§ **INSTRUCTIONS TO FOLLOW**: Give back exactly the lines of the entries below from the line with "Splendid College of Science and" to the line with "ssional and", inclusive, and only those.

[Collection entries]

++++++

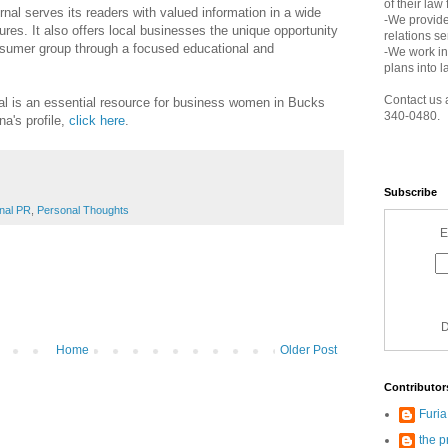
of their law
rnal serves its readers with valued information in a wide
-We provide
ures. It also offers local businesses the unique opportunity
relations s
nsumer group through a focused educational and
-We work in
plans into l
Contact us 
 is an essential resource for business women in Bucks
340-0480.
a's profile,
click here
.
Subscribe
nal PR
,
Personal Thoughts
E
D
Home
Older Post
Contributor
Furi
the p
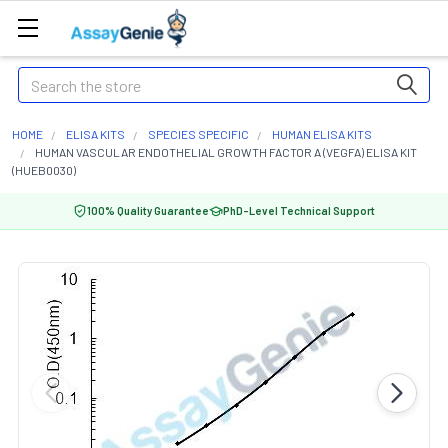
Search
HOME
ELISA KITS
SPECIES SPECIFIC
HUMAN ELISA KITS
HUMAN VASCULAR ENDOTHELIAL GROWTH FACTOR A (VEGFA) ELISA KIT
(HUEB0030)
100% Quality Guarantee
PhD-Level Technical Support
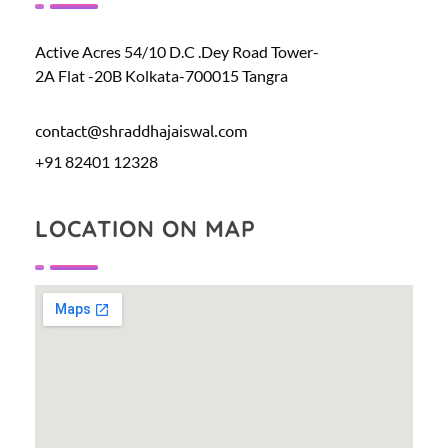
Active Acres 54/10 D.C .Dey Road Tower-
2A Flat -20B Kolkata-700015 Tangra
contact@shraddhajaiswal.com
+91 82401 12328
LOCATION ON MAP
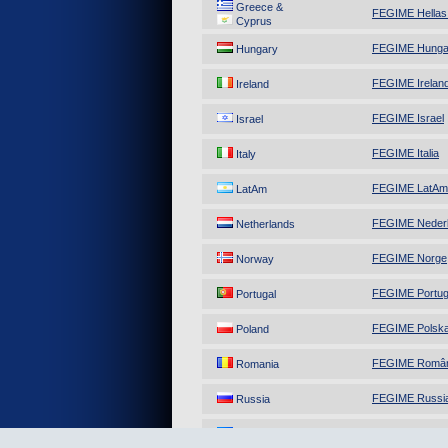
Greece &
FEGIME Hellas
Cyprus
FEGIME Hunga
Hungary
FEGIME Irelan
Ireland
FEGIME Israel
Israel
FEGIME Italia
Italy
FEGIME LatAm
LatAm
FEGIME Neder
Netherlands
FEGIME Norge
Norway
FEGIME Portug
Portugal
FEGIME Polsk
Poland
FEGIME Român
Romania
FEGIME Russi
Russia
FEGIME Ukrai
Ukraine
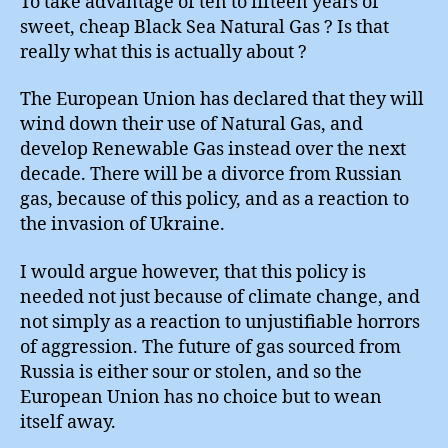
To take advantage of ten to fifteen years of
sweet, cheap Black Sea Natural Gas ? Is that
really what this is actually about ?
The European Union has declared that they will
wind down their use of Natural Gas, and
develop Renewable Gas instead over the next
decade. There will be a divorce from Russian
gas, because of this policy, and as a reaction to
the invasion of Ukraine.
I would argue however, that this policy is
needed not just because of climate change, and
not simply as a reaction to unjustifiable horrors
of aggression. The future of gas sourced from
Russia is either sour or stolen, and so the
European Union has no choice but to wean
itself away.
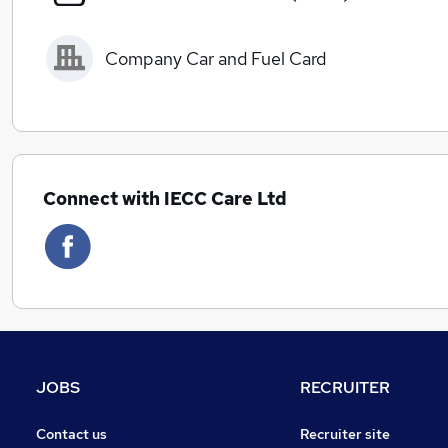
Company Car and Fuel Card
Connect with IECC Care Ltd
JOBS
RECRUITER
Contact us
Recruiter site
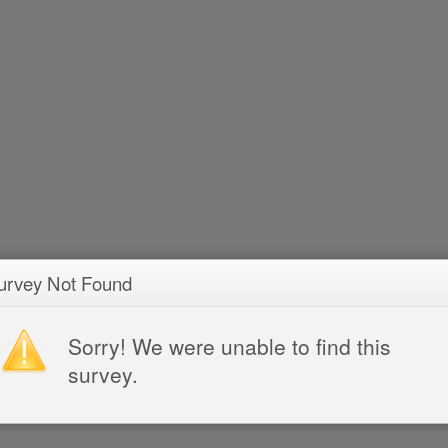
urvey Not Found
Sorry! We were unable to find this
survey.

++++++

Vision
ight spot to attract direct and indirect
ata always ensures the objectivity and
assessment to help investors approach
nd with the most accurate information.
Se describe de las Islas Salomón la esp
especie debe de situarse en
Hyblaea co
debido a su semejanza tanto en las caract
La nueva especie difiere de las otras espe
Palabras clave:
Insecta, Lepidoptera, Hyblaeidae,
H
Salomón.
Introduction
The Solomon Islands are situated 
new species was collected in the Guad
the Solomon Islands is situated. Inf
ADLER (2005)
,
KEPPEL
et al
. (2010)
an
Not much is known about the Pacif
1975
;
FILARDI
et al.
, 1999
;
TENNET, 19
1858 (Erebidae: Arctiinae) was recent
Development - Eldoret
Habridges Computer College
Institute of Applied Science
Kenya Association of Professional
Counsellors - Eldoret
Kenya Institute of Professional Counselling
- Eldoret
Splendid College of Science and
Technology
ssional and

++++++

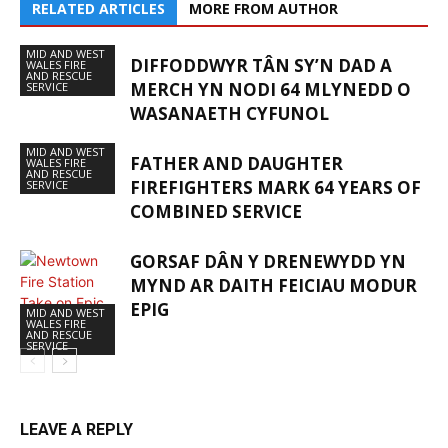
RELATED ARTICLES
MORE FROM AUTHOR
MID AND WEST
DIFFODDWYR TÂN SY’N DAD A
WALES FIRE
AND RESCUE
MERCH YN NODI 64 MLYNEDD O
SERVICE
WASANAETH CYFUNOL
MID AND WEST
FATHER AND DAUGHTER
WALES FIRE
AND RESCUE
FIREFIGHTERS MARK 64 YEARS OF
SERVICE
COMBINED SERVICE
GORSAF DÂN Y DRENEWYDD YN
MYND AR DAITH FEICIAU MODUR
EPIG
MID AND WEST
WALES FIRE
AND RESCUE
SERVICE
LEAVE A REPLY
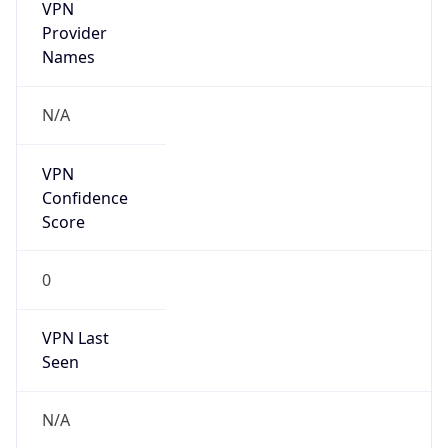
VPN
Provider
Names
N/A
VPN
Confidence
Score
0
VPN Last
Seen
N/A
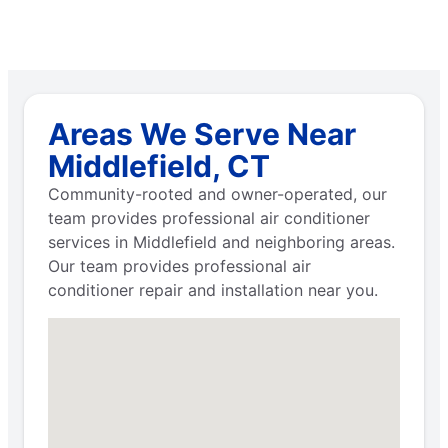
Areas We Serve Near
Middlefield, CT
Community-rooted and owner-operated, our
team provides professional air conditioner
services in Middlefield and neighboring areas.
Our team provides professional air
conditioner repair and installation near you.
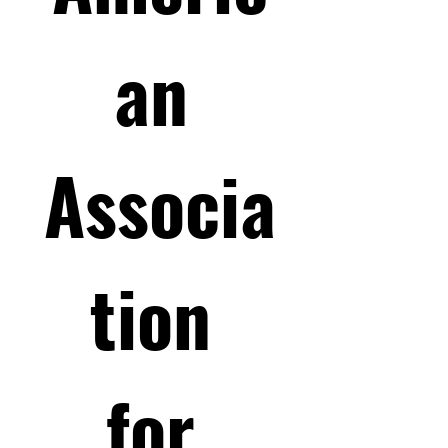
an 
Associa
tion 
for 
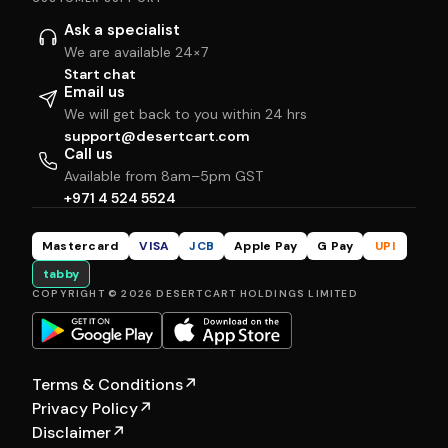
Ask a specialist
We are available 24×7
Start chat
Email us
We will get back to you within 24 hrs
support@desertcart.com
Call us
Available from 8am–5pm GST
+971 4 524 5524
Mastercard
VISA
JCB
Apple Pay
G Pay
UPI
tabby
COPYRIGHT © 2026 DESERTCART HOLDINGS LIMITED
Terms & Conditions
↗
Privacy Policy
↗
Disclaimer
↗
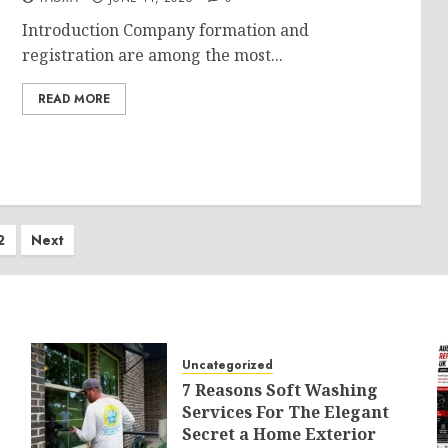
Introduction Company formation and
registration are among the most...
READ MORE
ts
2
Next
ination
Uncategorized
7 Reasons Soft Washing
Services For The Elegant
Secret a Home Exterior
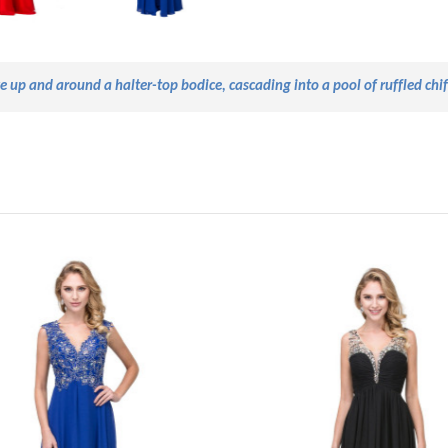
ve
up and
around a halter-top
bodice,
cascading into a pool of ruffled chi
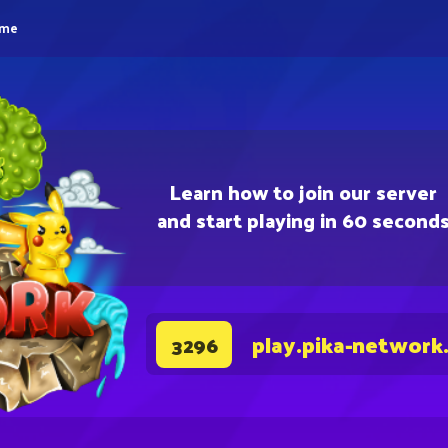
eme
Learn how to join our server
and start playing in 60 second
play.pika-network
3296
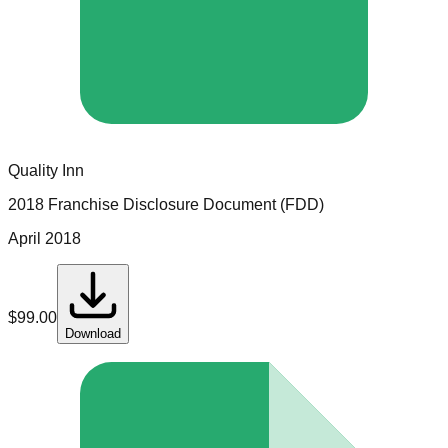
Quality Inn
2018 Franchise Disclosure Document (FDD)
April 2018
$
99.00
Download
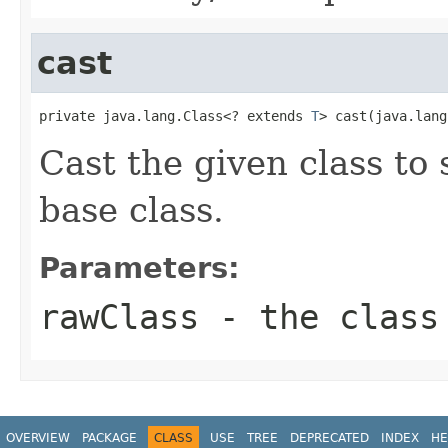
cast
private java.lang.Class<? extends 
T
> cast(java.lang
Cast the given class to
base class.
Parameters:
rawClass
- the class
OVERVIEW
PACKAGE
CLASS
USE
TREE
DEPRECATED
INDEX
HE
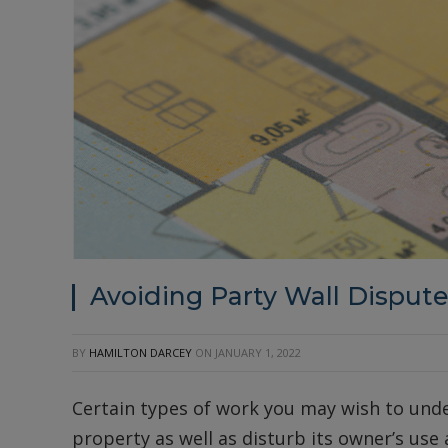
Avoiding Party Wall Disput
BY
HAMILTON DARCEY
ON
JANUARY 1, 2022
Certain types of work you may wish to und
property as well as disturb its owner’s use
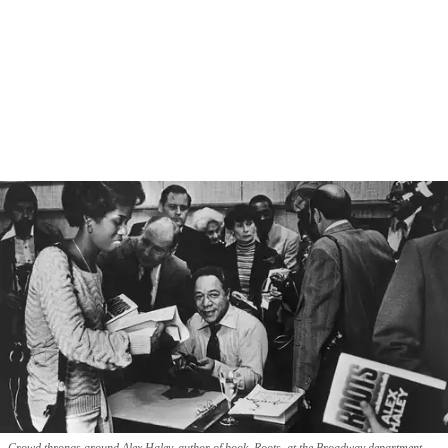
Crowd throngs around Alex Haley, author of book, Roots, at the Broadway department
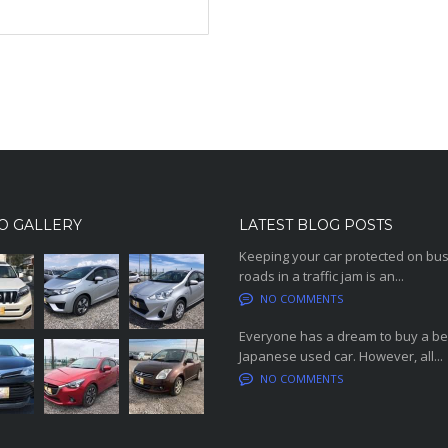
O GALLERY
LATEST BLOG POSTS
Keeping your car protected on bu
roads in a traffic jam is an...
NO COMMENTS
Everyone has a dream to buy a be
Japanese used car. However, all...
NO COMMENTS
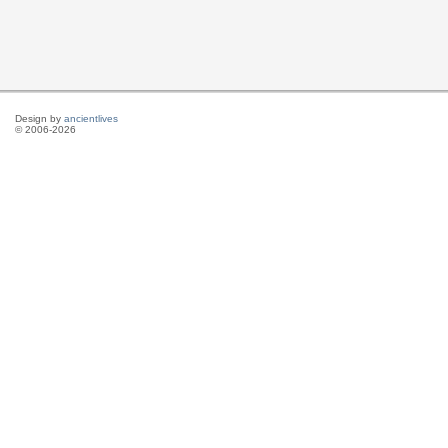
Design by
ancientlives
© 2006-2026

++++++

§ **EXERCISE OUTPUT**:
Splendid College of Science and
Technology
ssional and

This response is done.